News | Computed Tomography (CT) | February 27, 2019

Canon Medical Introduces Deep Learning-Based CT Image Reconstruction

Advanced intelligent Clear IQ Engine delivers high image quality with high spatial resolution

Canon Medical Introduces Deep Learning-Based CT Image Reconstruction

February 27, 2019 — Canon Medical Systems recently introduced AiCE (Advanced intelligent Clear IQ Engine), a deep convolutional neural network (DCNN) image reconstruction technology for computed tomography (CT). AiCE uses deep learning technology to differentiate signal from noise so that it removes noise while it preserves true signal.

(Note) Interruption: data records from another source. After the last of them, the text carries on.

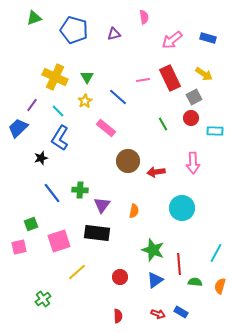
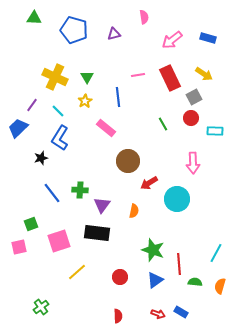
green triangle at (34, 18): rotated 21 degrees clockwise
pink line at (143, 80): moved 5 px left, 5 px up
blue line at (118, 97): rotated 42 degrees clockwise
red arrow at (156, 172): moved 7 px left, 11 px down; rotated 24 degrees counterclockwise
cyan circle at (182, 208): moved 5 px left, 9 px up
green cross at (43, 299): moved 2 px left, 8 px down
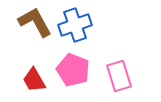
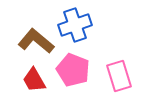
brown L-shape: moved 1 px right, 19 px down; rotated 21 degrees counterclockwise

With the AiCE deep learning approach, the DCNN is trained in the factory using perfect high-quality target data from real patient datasets. This patient data is extensively processed with advanced model based iterative reconstruction (MBIR), which provides optimal image quality and improved spatial resolution.

Following training and validation, the AiCE DCNN is then implemented into the CT scanner that allows for reconstruction speeds fast enough for busy clinical environments.

Canon Medical is showcasing its AiCE technology at this year’s European Congress of Radiology (ECR), Feb. 27-March 3 in Vienna, Austria.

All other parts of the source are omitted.